DATA FOR THIS EXERCISE:
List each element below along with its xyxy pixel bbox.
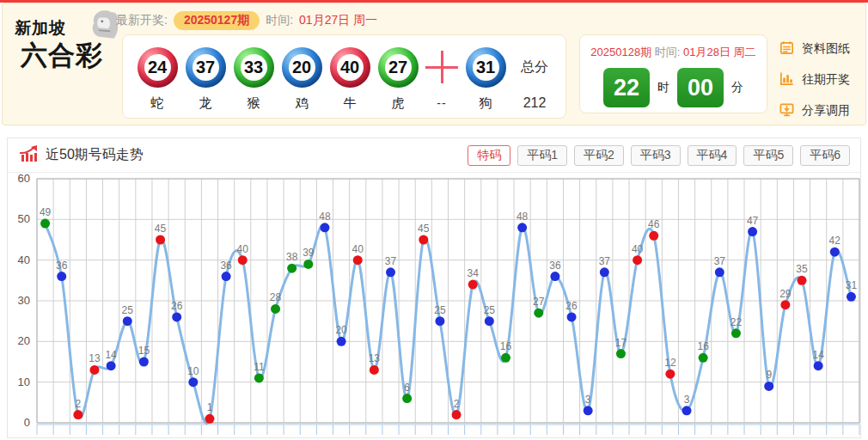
trend-chart: 0102030405060493621314251545261013640112…	[8, 173, 860, 437]
result-ball-col: 40 牛	[326, 41, 374, 113]
svg-text:13: 13	[89, 352, 101, 364]
latest-issue-badge: 20250127期	[174, 11, 260, 30]
svg-text:25: 25	[122, 304, 134, 316]
svg-text:50: 50	[18, 212, 30, 225]
link-label: 分享调用	[802, 103, 850, 119]
svg-text:11: 11	[254, 361, 265, 373]
svg-text:3: 3	[684, 394, 690, 406]
special-separator: --	[422, 41, 462, 113]
draw-results-box: 24 蛇 37 龙 33 猴 20 鸡 40 牛 27 虎 -- 31 狗	[122, 34, 566, 119]
ball-number: 20	[289, 54, 315, 81]
ball-number: 31	[473, 54, 499, 81]
link-data-charts[interactable]: 资料图纸	[779, 40, 850, 58]
trend-panel: 近50期号码走势 特码 平码1 平码2 平码3 平码4 平码5 平码6 0102…	[7, 138, 861, 438]
tab-normal-number-2[interactable]: 平码2	[574, 145, 624, 166]
svg-text:31: 31	[846, 279, 858, 291]
result-ball-col: 27 虎	[374, 41, 422, 113]
result-ball-col: 24 蛇	[133, 41, 181, 113]
tab-normal-number-5[interactable]: 平码5	[743, 145, 793, 166]
total-score-col: 总分 212	[512, 41, 557, 113]
svg-text:14: 14	[105, 349, 117, 361]
svg-text:48: 48	[517, 211, 529, 223]
trend-panel-header: 近50期号码走势 特码 平码1 平码2 平码3 平码4 平码5 平码6	[8, 138, 860, 173]
svg-text:16: 16	[500, 340, 512, 352]
svg-text:25: 25	[434, 304, 446, 316]
lottery-ball: 20	[282, 47, 322, 88]
link-share-embed[interactable]: 分享调用	[779, 101, 850, 120]
ball-number: 33	[241, 54, 267, 81]
ball-zodiac: 猴	[248, 93, 260, 113]
svg-text:3: 3	[585, 394, 591, 406]
link-past-draws[interactable]: 往期开奖	[779, 70, 850, 89]
svg-text:46: 46	[648, 218, 660, 230]
ball-zodiac: 鸡	[296, 93, 309, 113]
total-score-label: 总分	[521, 41, 548, 93]
svg-text:1: 1	[207, 401, 213, 413]
svg-text:2: 2	[76, 398, 82, 410]
countdown-blocks: 22 时 00 分	[589, 68, 758, 107]
svg-text:2: 2	[454, 398, 460, 410]
trend-icon	[18, 144, 39, 166]
next-draw-title: 20250128期 时间: 01月28日 周二	[589, 45, 758, 60]
next-draw-date: 01月28日 周二	[683, 46, 756, 58]
countdown-minutes-unit: 分	[731, 80, 743, 95]
svg-text:36: 36	[220, 260, 232, 272]
svg-text:9: 9	[766, 369, 772, 381]
latest-time-label: 时间:	[266, 13, 293, 28]
svg-text:13: 13	[369, 352, 381, 364]
svg-text:45: 45	[155, 223, 167, 235]
svg-text:34: 34	[468, 267, 480, 279]
svg-text:6: 6	[404, 382, 410, 394]
svg-text:25: 25	[484, 304, 496, 316]
next-draw-issue: 20250128期	[590, 46, 651, 58]
svg-text:29: 29	[779, 288, 792, 300]
site-logo[interactable]: 新加坡 六合彩	[15, 17, 119, 86]
tab-normal-number-6[interactable]: 平码6	[800, 145, 850, 166]
svg-text:48: 48	[319, 211, 331, 223]
svg-text:12: 12	[664, 357, 676, 369]
tab-normal-number-3[interactable]: 平码3	[631, 145, 681, 166]
lottery-ball: 40	[330, 47, 370, 88]
lottery-ball: 33	[234, 47, 274, 88]
ball-number: 40	[337, 54, 364, 81]
ball-zodiac: 龙	[199, 93, 212, 113]
svg-text:0: 0	[24, 416, 30, 429]
ball-number: 37	[193, 54, 219, 81]
svg-text:40: 40	[237, 243, 249, 255]
svg-text:17: 17	[615, 337, 627, 349]
latest-time-value: 01月27日 周一	[299, 13, 377, 28]
svg-text:40: 40	[18, 254, 30, 266]
svg-text:20: 20	[335, 324, 347, 336]
document-icon	[779, 40, 795, 58]
svg-text:36: 36	[56, 260, 68, 272]
plus-sub-label: --	[437, 93, 446, 113]
svg-text:36: 36	[549, 260, 561, 272]
svg-text:37: 37	[385, 255, 397, 267]
countdown-hours: 22	[603, 68, 650, 107]
quick-links: 资料图纸 往期开奖	[779, 40, 850, 120]
tab-special-number[interactable]: 特码	[468, 145, 510, 166]
svg-text:20: 20	[18, 334, 30, 347]
ball-zodiac: 狗	[480, 93, 492, 113]
results-header: 新加坡 六合彩 最新开奖: 20250127期 时间: 01月27日 周一 24…	[2, 3, 866, 125]
lottery-ball: 37	[186, 47, 226, 88]
countdown-minutes: 00	[677, 68, 724, 107]
svg-text:39: 39	[303, 247, 315, 259]
svg-text:22: 22	[730, 316, 743, 328]
svg-text:14: 14	[812, 349, 824, 361]
tab-normal-number-1[interactable]: 平码1	[517, 145, 567, 166]
special-ball-col: 31 狗	[462, 41, 510, 113]
svg-text:49: 49	[40, 206, 52, 218]
ball-zodiac: 虎	[392, 93, 405, 113]
link-label: 资料图纸	[802, 41, 850, 57]
ball-number: 27	[385, 54, 412, 81]
countdown-hours-unit: 时	[657, 80, 669, 95]
svg-text:26: 26	[565, 300, 578, 312]
trend-tabs: 特码 平码1 平码2 平码3 平码4 平码5 平码6	[468, 145, 850, 166]
svg-text:45: 45	[418, 223, 430, 235]
lottery-ball: 24	[138, 47, 178, 88]
latest-draw-label: 最新开奖:	[116, 13, 168, 28]
next-draw-countdown: 20250128期 时间: 01月28日 周二 22 时 00 分	[579, 34, 767, 113]
tab-normal-number-4[interactable]: 平码4	[688, 145, 737, 166]
plus-icon	[425, 51, 458, 83]
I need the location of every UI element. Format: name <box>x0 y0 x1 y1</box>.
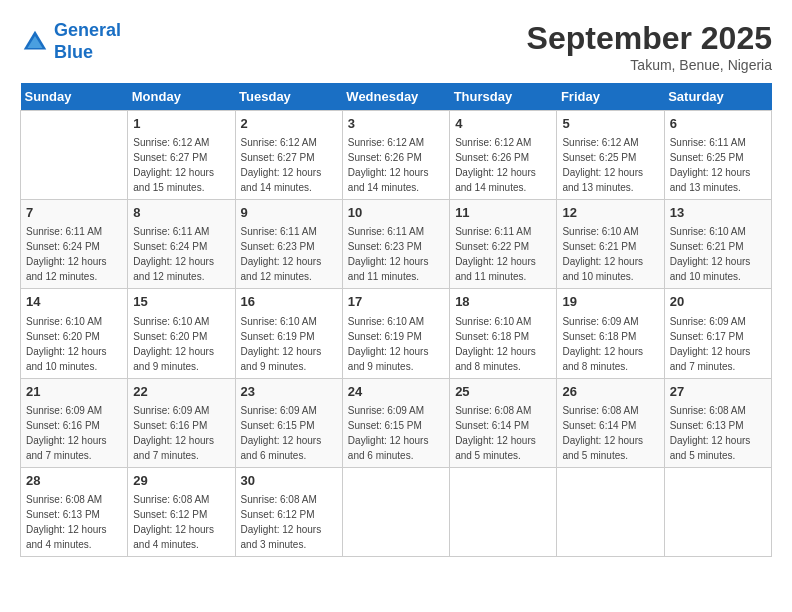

WHAT TO DO: Only the pictures are left behind; write out everything else in the records exactly.

SOLUTION FOR THIS TASK:
List each element below along with its xyxy pixel bbox.
trend-chart: 0102030405060493621314251545261013640112…	[8, 173, 860, 437]
result-ball-col: 40 牛	[326, 41, 374, 113]
svg-text:13: 13	[89, 352, 101, 364]
latest-issue-badge: 20250127期	[174, 11, 260, 30]
svg-text:25: 25	[122, 304, 134, 316]
svg-text:50: 50	[18, 212, 30, 225]
link-label: 分享调用	[802, 103, 850, 119]
svg-text:11: 11	[254, 361, 265, 373]
svg-text:3: 3	[684, 394, 690, 406]
special-separator: --	[422, 41, 462, 113]
draw-results-box: 24 蛇 37 龙 33 猴 20 鸡 40 牛 27 虎 -- 31 狗	[122, 34, 566, 119]
ball-number: 20	[289, 54, 315, 81]
ball-number: 31	[473, 54, 499, 81]
link-data-charts[interactable]: 资料图纸	[779, 40, 850, 58]
trend-panel: 近50期号码走势 特码 平码1 平码2 平码3 平码4 平码5 平码6 0102…	[7, 138, 861, 438]
tab-normal-number-2[interactable]: 平码2	[574, 145, 624, 166]
svg-text:31: 31	[846, 279, 858, 291]
result-ball-col: 27 虎	[374, 41, 422, 113]
result-ball-col: 24 蛇	[133, 41, 181, 113]
tab-normal-number-5[interactable]: 平码5	[743, 145, 793, 166]
total-score-col: 总分 212	[512, 41, 557, 113]
svg-text:14: 14	[105, 349, 117, 361]
svg-text:48: 48	[517, 211, 529, 223]
trend-panel-header: 近50期号码走势 特码 平码1 平码2 平码3 平码4 平码5 平码6	[8, 138, 860, 173]
svg-text:16: 16	[500, 340, 512, 352]
svg-text:25: 25	[434, 304, 446, 316]
lottery-ball: 20	[282, 47, 322, 88]
link-share-embed[interactable]: 分享调用	[779, 101, 850, 120]
ball-number: 33	[241, 54, 267, 81]
ball-zodiac: 猴	[248, 93, 260, 113]
svg-text:3: 3	[585, 394, 591, 406]
link-past-draws[interactable]: 往期开奖	[779, 70, 850, 89]
svg-text:46: 46	[648, 218, 660, 230]
ball-zodiac: 鸡	[296, 93, 309, 113]
total-score-label: 总分	[521, 41, 548, 93]
svg-text:1: 1	[207, 401, 213, 413]
svg-text:2: 2	[76, 398, 82, 410]
countdown-blocks: 22 时 00 分	[589, 68, 758, 107]
svg-text:2: 2	[454, 398, 460, 410]
trend-icon	[18, 144, 39, 166]
next-draw-title: 20250128期 时间: 01月28日 周二	[589, 45, 758, 60]
next-draw-date: 01月28日 周二	[683, 46, 756, 58]
countdown-minutes-unit: 分	[731, 80, 743, 95]
svg-text:36: 36	[220, 260, 232, 272]
svg-text:9: 9	[766, 369, 772, 381]
latest-time-label: 时间:	[266, 13, 293, 28]
svg-text:13: 13	[369, 352, 381, 364]
svg-text:45: 45	[155, 223, 167, 235]
svg-text:34: 34	[468, 267, 480, 279]
svg-text:6: 6	[404, 382, 410, 394]
svg-text:25: 25	[484, 304, 496, 316]
next-draw-issue: 20250128期	[590, 46, 651, 58]
svg-text:29: 29	[779, 288, 792, 300]
site-logo[interactable]: 新加坡 六合彩	[15, 17, 119, 86]
tab-normal-number-6[interactable]: 平码6	[800, 145, 850, 166]
svg-text:48: 48	[319, 211, 331, 223]
svg-text:12: 12	[664, 357, 676, 369]
tab-normal-number-3[interactable]: 平码3	[631, 145, 681, 166]
lottery-ball: 40	[330, 47, 370, 88]
lottery-ball: 33	[234, 47, 274, 88]
ball-number: 40	[337, 54, 364, 81]
ball-zodiac: 龙	[199, 93, 212, 113]
svg-text:0: 0	[24, 416, 30, 429]
ball-number: 37	[193, 54, 219, 81]
svg-text:40: 40	[237, 243, 249, 255]
svg-text:17: 17	[615, 337, 627, 349]
latest-time-value: 01月27日 周一	[299, 13, 377, 28]
svg-text:40: 40	[18, 254, 30, 266]
svg-text:20: 20	[335, 324, 347, 336]
document-icon	[779, 40, 795, 58]
svg-text:36: 36	[56, 260, 68, 272]
plus-sub-label: --	[437, 93, 446, 113]
svg-text:36: 36	[549, 260, 561, 272]
svg-text:37: 37	[385, 255, 397, 267]
countdown-hours: 22	[603, 68, 650, 107]
quick-links: 资料图纸 往期开奖	[779, 40, 850, 120]
tab-special-number[interactable]: 特码	[468, 145, 510, 166]
svg-text:20: 20	[18, 334, 30, 347]
ball-zodiac: 狗	[480, 93, 492, 113]
results-header: 新加坡 六合彩 最新开奖: 20250127期 时间: 01月27日 周一 24…	[2, 3, 866, 125]
lottery-ball: 37	[186, 47, 226, 88]
countdown-minutes: 00	[677, 68, 724, 107]
svg-text:39: 39	[303, 247, 315, 259]
svg-text:22: 22	[730, 316, 743, 328]
svg-text:14: 14	[812, 349, 824, 361]
tab-normal-number-1[interactable]: 平码1	[517, 145, 567, 166]
special-ball-col: 31 狗	[462, 41, 510, 113]
svg-text:49: 49	[40, 206, 52, 218]
ball-zodiac: 虎	[392, 93, 405, 113]
link-label: 资料图纸	[802, 41, 850, 57]
ball-number: 27	[385, 54, 412, 81]
countdown-hours-unit: 时	[657, 80, 669, 95]
svg-text:26: 26	[565, 300, 578, 312]
trend-tabs: 特码 平码1 平码2 平码3 平码4 平码5 平码6	[468, 145, 850, 166]
svg-text:45: 45	[418, 223, 430, 235]
lottery-ball: 24	[138, 47, 178, 88]
latest-draw-label: 最新开奖:	[116, 13, 168, 28]
next-draw-countdown: 20250128期 时间: 01月28日 周二 22 时 00 分	[579, 34, 767, 113]
tab-normal-number-4[interactable]: 平码4	[688, 145, 737, 166]
plus-icon	[425, 51, 458, 83]
I need the location of every UI element. Format: name <box>x0 y0 x1 y1</box>.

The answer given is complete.